■ **Task to carry out**
Make an exact copy of each entry, leaving out every picture.

■ **Dataset entries**
********
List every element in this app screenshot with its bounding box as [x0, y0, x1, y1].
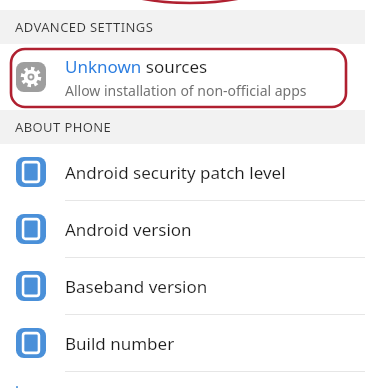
staticText: ABOUT PHONE	[15, 118, 112, 136]
staticText: Unknown sources	[65, 55, 208, 78]
button[interactable]: Android version	[0, 201, 365, 257]
button[interactable]: Android security patch level	[0, 144, 365, 200]
staticText: ADVANCED SETTINGS	[15, 18, 154, 36]
button[interactable]: Baseband version	[0, 258, 365, 314]
staticText: Baseband version	[65, 275, 208, 298]
button[interactable]: Build number	[0, 315, 365, 371]
staticText: Allow installation of non-official apps	[65, 81, 307, 100]
staticText: Build number	[65, 332, 175, 355]
staticText: Android security patch level	[65, 161, 286, 184]
button[interactable]: Unknown sources	[0, 44, 365, 110]
staticText: Android version	[65, 218, 192, 241]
********
■ **Answer area**
List every element in this app screenshot with its bounding box as [x0, y0, x1, y1].
staticText: ABOUT PHONE	[15, 118, 112, 136]
staticText: Unknown sources	[65, 55, 208, 78]
button[interactable]: Android version	[0, 201, 365, 257]
button[interactable]: Android security patch level	[0, 144, 365, 200]
staticText: ADVANCED SETTINGS	[15, 18, 154, 36]
button[interactable]: Baseband version	[0, 258, 365, 314]
staticText: Baseband version	[65, 275, 208, 298]
button[interactable]: Build number	[0, 315, 365, 371]
staticText: Allow installation of non-official apps	[65, 81, 307, 100]
staticText: Build number	[65, 332, 175, 355]
staticText: Android security patch level	[65, 161, 286, 184]
button[interactable]: Unknown sources	[0, 44, 365, 110]
staticText: Android version	[65, 218, 192, 241]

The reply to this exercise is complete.